**What to work on**
The needed output is the run of lines below from the one containing "die neue Season" through the one containing "HC CHIAVENNA U18", copied exactly and free of pictures.

--------------------------------------------------

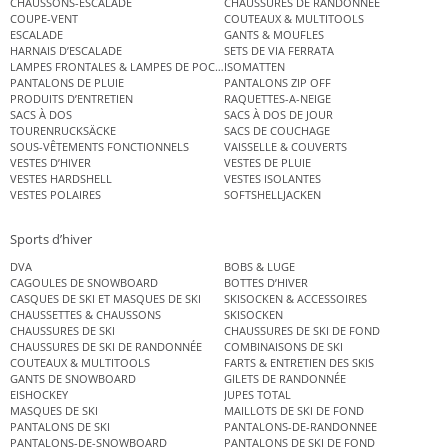
CHAUSSONS-ESCALADE
CHAUSSURES DE RANDONNÉE
COUPE-VENT
COUTEAUX & MULTITOOLS
ESCALADE
GANTS & MOUFLES
HARNAIS D’ESCALADE
SETS DE VIA FERRATA
LAMPES FRONTALES & LAMPES DE POCHE
ISOMATTEN
PANTALONS DE PLUIE
PANTALONS ZIP OFF
PRODUITS D’ENTRETIEN
RAQUETTES-A-NEIGE
SACS À DOS
SACS À DOS DE JOUR
TOURENRUCKSÄCKE
SACS DE COUCHAGE
SOUS-VÊTEMENTS FONCTIONNELS
VAISSELLE & COUVERTS
VESTES D’HIVER
VESTES DE PLUIE
VESTES HARDSHELL
VESTES ISOLANTES
VESTES POLAIRES
SOFTSHELLJACKEN
Sports d’hiver
DVA
BOBS & LUGE
CAGOULES DE SNOWBOARD
BOTTES D’HIVER
CASQUES DE SKI ET MASQUES DE SKI
SKISOCKEN & ACCESSOIRES
CHAUSSETTES & CHAUSSONS
SKISOCKEN
CHAUSSURES DE SKI
CHAUSSURES DE SKI DE FOND
CHAUSSURES DE SKI DE RANDONNÉE
COMBINAISONS DE SKI
COUTEAUX & MULTITOOLS
FARTS & ENTRETIEN DES SKIS
GANTS DE SNOWBOARD
GILETS DE RANDONNÉE
EISHOCKEY
JUPES TOTAL
MASQUES DE SKI
MAILLOTS DE SKI DE FOND
PANTALONS DE SKI
PANTALONS-DE-RANDONNEE
PANTALONS-DE-SNOWBOARD
PANTALONS DE SKI DE FOND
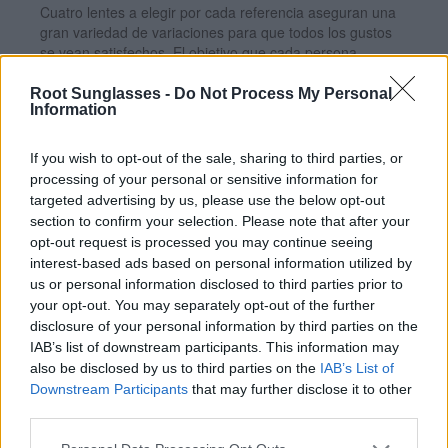
Cuatro lentes a elegir por cada referencia aseguran una
gran variedad de variaciones para que todos los gustos
se vean satisfechos, El objetivo que cada persona
encuentre su estilo únicocon las RUN
Root Sunglasses -
Do Not Process My Personal
Information
If you wish to opt-out of the sale, sharing to third parties, or
processing of your personal or sensitive information for
targeted advertising by us, please use the below opt-out
section to confirm your selection. Please note that after your
opt-out request is processed you may continue seeing
interest-based ads based on personal information utilized by
us or personal information disclosed to third parties prior to
your opt-out. You may separately opt-out of the further
disclosure of your personal information by third parties on the
RUN BLACK DS
IAB’s list of downstream participants. This information may
also be disclosed by us to third parties on the
IAB’s List of
PATILLAS DE MADERA DE PALISANDRO
Downstream Participants
that may further disclose it to other
Lentes:
Gris REVO, Grises, Malva REVO, Verde REVO
third parties.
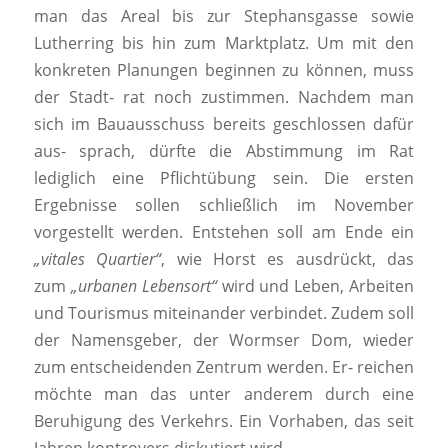
man das Areal bis zur Stephansgasse sowie
Lutherring bis hin zum Marktplatz. Um mit den
konkreten Planungen beginnen zu können, muss
der Stadt- rat noch zustimmen. Nachdem man
sich im Bauausschuss bereits geschlossen dafür
aus- sprach, dürfte die Abstimmung im Rat
lediglich eine Pflichtübung sein. Die ersten
Ergebnisse sollen schließlich im November
vorgestellt werden. Entstehen soll am Ende ein
„vitales Quartier“
, wie Horst es ausdrückt, das
zum
„urbanen Lebensort“
wird und Leben, Arbeiten
und Tourismus miteinander verbindet. Zudem soll
der Namensgeber, der Wormser Dom, wieder
zum entscheidenden Zentrum werden. Er- reichen
möchte man das unter anderem durch eine
Beruhigung des Verkehrs. Ein Vorhaben, das seit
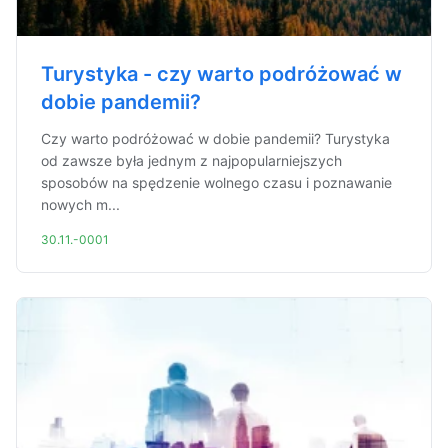
Turystyka - czy warto podróżować w
dobie pandemii?
Czy warto podróżować w dobie pandemii? Turystyka
od zawsze była jednym z najpopularniejszych
sposobów na spędzenie wolnego czasu i poznawanie
nowych m...
30.11.-0001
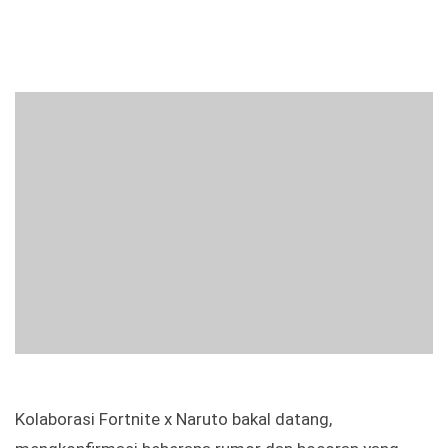
Kolaborasi Fortnite x Naruto bakal datang,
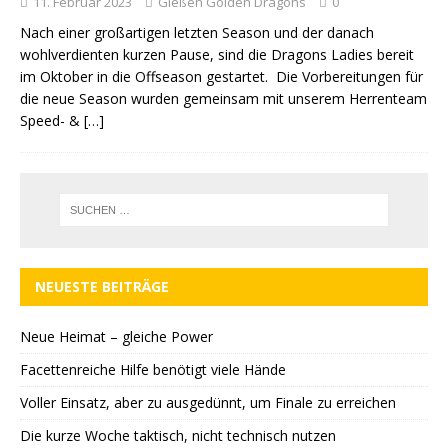
11. Februar 2023
Gießen Golden Dragons
0
Nach einer großartigen letzten Season und der danach
wohlverdienten kurzen Pause, sind die Dragons Ladies bereit
im Oktober in die Offseason gestartet. Die Vorbereitungen für
die neue Season wurden gemeinsam mit unserem Herrenteam
Speed- &
[…]
NEUESTE BEITRÄGE
Neue Heimat – gleiche Power
Facettenreiche Hilfe benötigt viele Hände
Voller Einsatz, aber zu ausgedünnt, um Finale zu erreichen
Die kurze Woche taktisch, nicht technisch nutzen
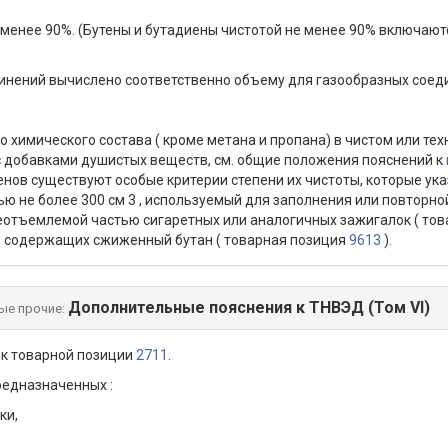
й менее 90%. (Бутены и бутадиены чистотой не менее 90% включаю
нений вычислено соответственно объему для газообразных соеди
 химического состава ( кроме метана и пропана) в чистом или тех
 с добавками душистых веществ, см. общие положения пояснений к
нов существуют особые критерии степени их чистоты, которые указаны в
ью не более 300 см 3 , используемый для заполнения или повторн
неотъемлемой частью сигаретных или аналогичных зажигалок ( то
к, содержащих сжиженный бутан ( товарная позиция
9613
).
Дополнительные пояснения к ТНВЭД (Том VI)
ые прочие:
 к товарной позиции
2711
.
редназначенных :
ки,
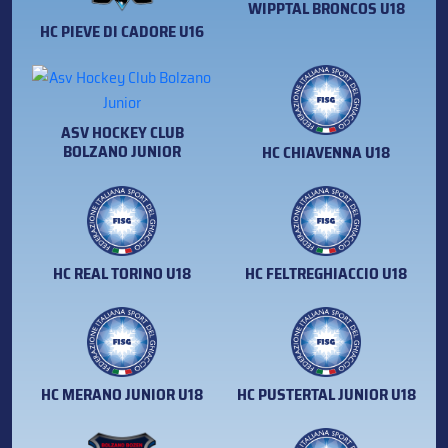
WIPPTAL BRONCOS U18
HC PIEVE DI CADORE U16
ASV HOCKEY CLUB
BOLZANO JUNIOR
HC CHIAVENNA U18
HC REAL TORINO U18
HC FELTREGHIACCIO U18
HC MERANO JUNIOR U18
HC PUSTERTAL JUNIOR U18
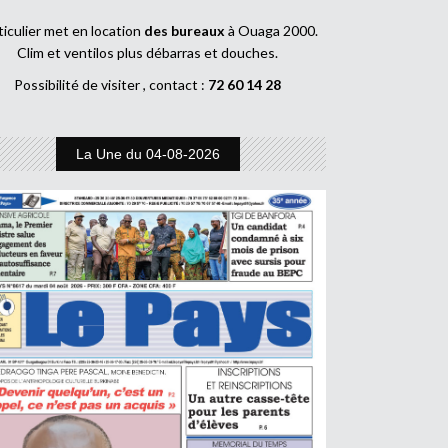
ticulier met en location
des bureaux
à Ouaga 2000.
Clim et ventilos plus débarras et douches.
Possibilité de visiter , contact :
72 60 14 28
La Une du 04-08-2026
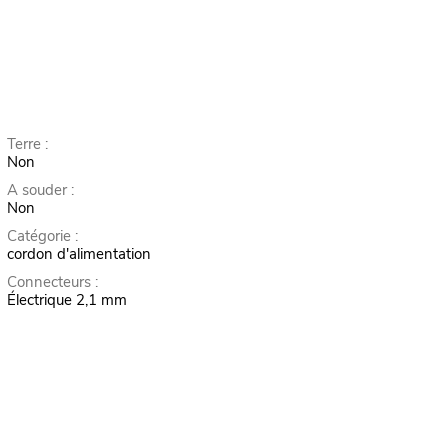
Terre :
Non
A souder :
Non
Catégorie :
cordon d'alimentation
Connecteurs :
Électrique 2,1 mm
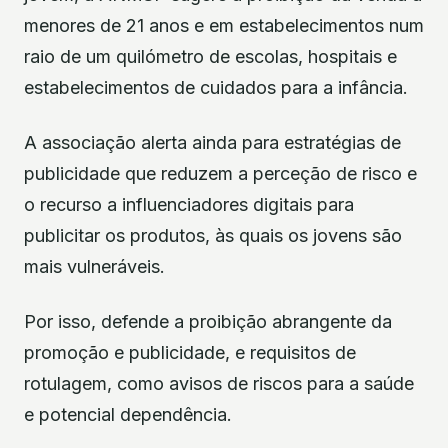
menores de 21 anos e em estabelecimentos num
raio de um quilómetro de escolas, hospitais e
estabelecimentos de cuidados para a infância.
A associação alerta ainda para estratégias de
publicidade que reduzem a perceção de risco e
o recurso a influenciadores digitais para
publicitar os produtos, às quais os jovens são
mais vulneráveis.
Por isso, defende a proibição abrangente da
promoção e publicidade, e requisitos de
rotulagem, como avisos de riscos para a saúde
e potencial dependência.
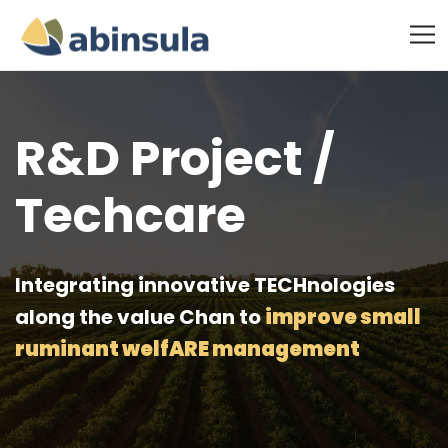
R&D Project /
Techcare
Integrating innovative TECHnologies
along the value Chan to
improve small
ruminant welfARE management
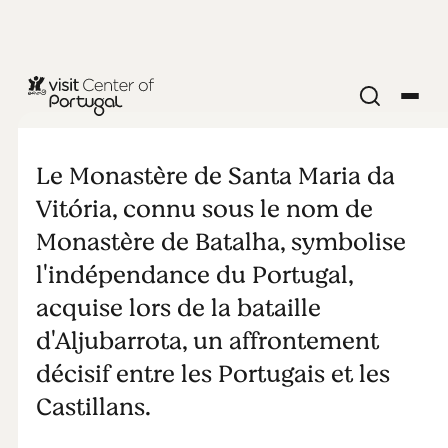
EGLISES & MONASTÈRES
Monastère de
Le Monastère de Santa Maria da
Batalha
Vitória, connu sous le nom de
Monastère de Batalha, symbolise
Patrimoine
l'indépendance du Portugal,
acquise lors de la bataille
Mondiale de
d'Aljubarrota, un affrontement
UNESCO
décisif entre les Portugais et les
Castillans.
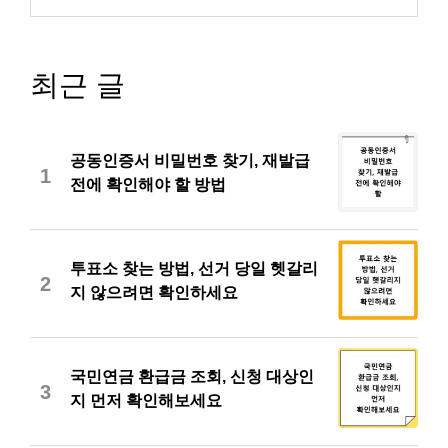
최근 글
공동인증서 비밀번호 찾기, 재발급
1
전에 확인해야 할 방법
투표소 찾는 방법, 선거 당일 헷갈리
2
지 않으려면 확인하세요
국민연금 환급금 조회, 신청 대상인
3
지 먼저 확인해보세요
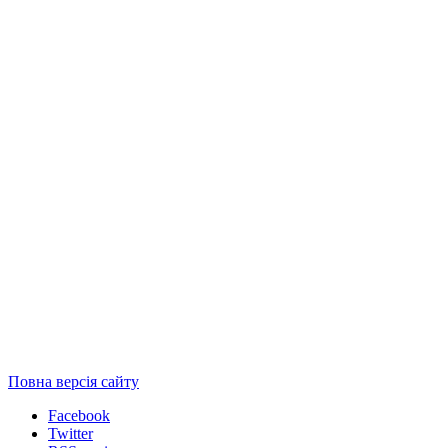
Повна версія сайту
Facebook
Twitter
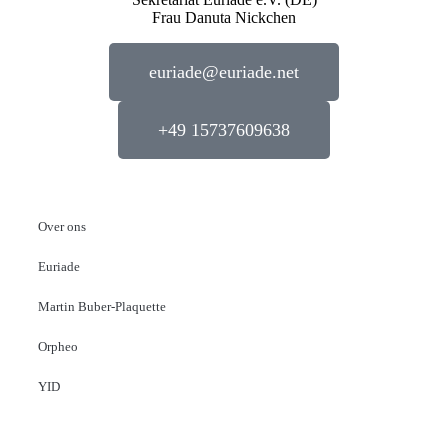
Frau Danuta Nickchen
euriade@euriade.net
+49 15737609638
Over ons
Euriade
Martin Buber-Plaquette
Orpheo
YID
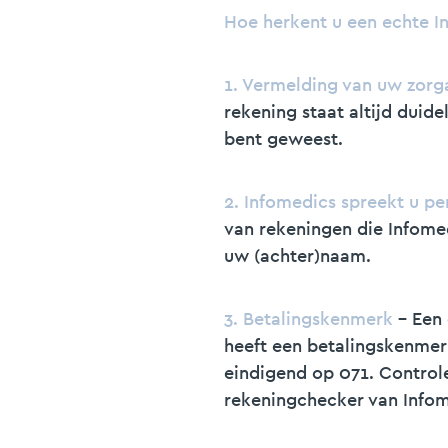
Hoe herkent u een echte I
1. Vermelding van uw zorg
rekening staat altijd duide
bent geweest.
2. Infomedics spreekt u pe
van rekeningen die Infomed
uw (achter)naam.
3. Betalingskenmerk
- Een 
heeft een betalingskenmerk 
eindigend op 071. Controle
rekeningchecker van Infom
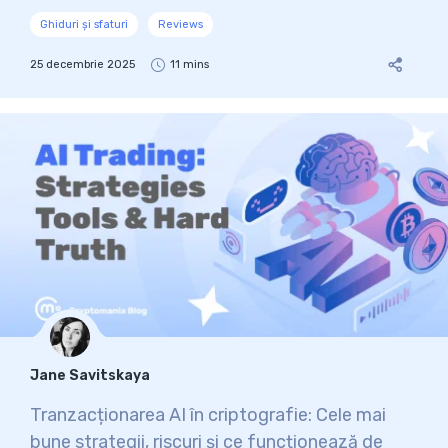
Ghiduri și sfaturi
Reviews
25 decembrie 2025
11 mins
Jane Savitskaya
Tranzacționarea AI în criptografie: Cele mai
bune strategii, riscuri și ce funcționează de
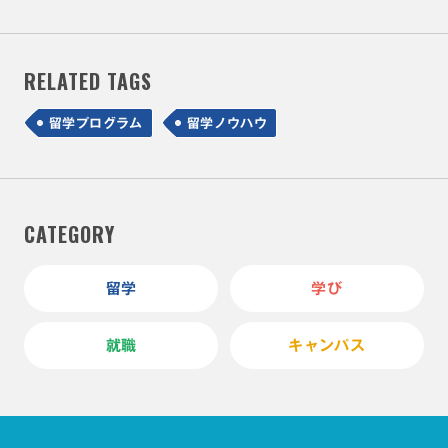
RELATED TAGS
留学プログラム
留学ノウハウ
CATEGORY
留学
学び
就職
キャンパス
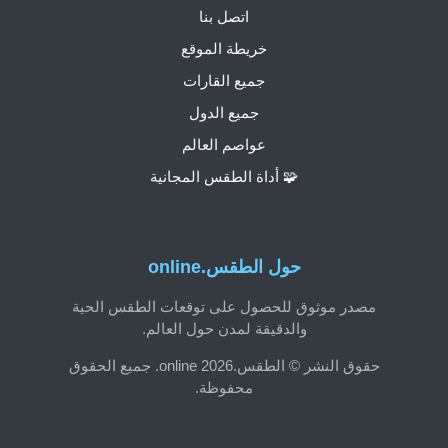
اتصل بنا
خريطة الموقع
جميع القارات
جميع الدول
عواصم العالم
🧩 أداة الطقس المجانية
حول الطقس.online
مصدر موثوق للحصول على توقعات الطقس الحية
والدقيقة لمدن حول العالم.
حقوق النشر © الطقس.online 2026. جميع الحقوق
محفوظة.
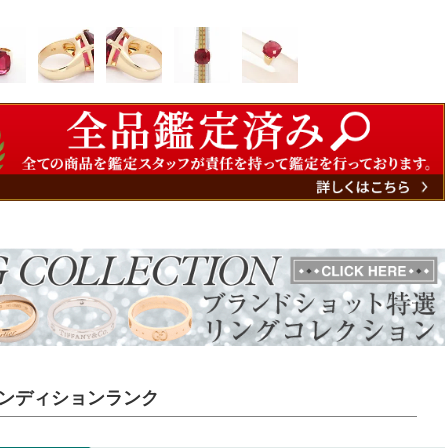
ンディションランク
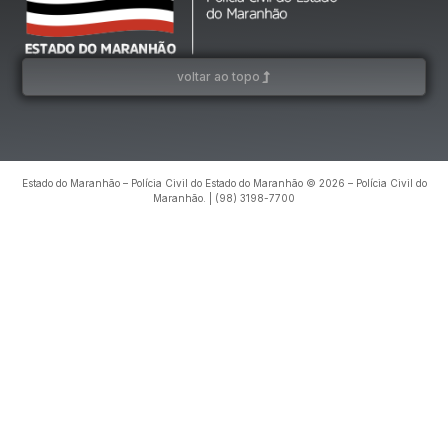
voltar ao topo
Estado do Maranhão – Polícia Civil do Estado do Maranhão © 2026 – Polícia Civil do
Maranhão. | (98) 3198-7700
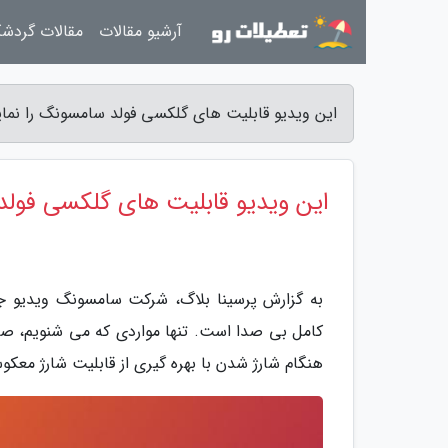
آرشیو مقالات
مقالات گردش
این ویدیو قابلیت های گلکسی فولد سامسونگ را نما
این ویدیو قابلیت های گلکسی فول
به گزارش پرسینا بلاگ، شرکت سامسونگ ویدیو جدی
کامل بی صدا است. تنها مواردی که می شنویم، ص
هنگام شارژ شدن با بهره گیری از قابلیت شارژ مع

--------------------------------------------------

**Solution below**
die neue Season wurden gemeinsam mit unserem Herrenteam
Speed- &
[…]
NEUESTE BEITRÄGE
Neue Heimat – gleiche Power
Facettenreiche Hilfe benötigt viele Hände
Voller Einsatz, aber zu ausgedünnt, um Finale zu erreichen
Die kurze Woche taktisch, nicht technisch nutzen
й менее 90%. (Бутены и бутадиены чистотой не менее 90% включаю
нений вычислено соответственно объему для газообразных соеди
 химического состава ( кроме метана и пропана) в чистом или тех
 с добавками душистых веществ, см. общие положения пояснений к
нов существуют особые критерии степени их чистоты, которые указаны в
ью не более 300 см 3 , используемый для заполнения или повторн
неотъемлемой частью сигаретных или аналогичных зажигалок ( то
к, содержащих сжиженный бутан ( товарная позиция
9613
).
Дополнительные пояснения к ТНВЭД (Том VI)
ые прочие:
 к товарной позиции
2711
.
редназначенных :
ки,
WIPPTAL BRONCOS U18
HC PIEVE DI CADORE U16
ASV HOCKEY CLUB
BOLZANO JUNIOR
HC CHIAVENNA U18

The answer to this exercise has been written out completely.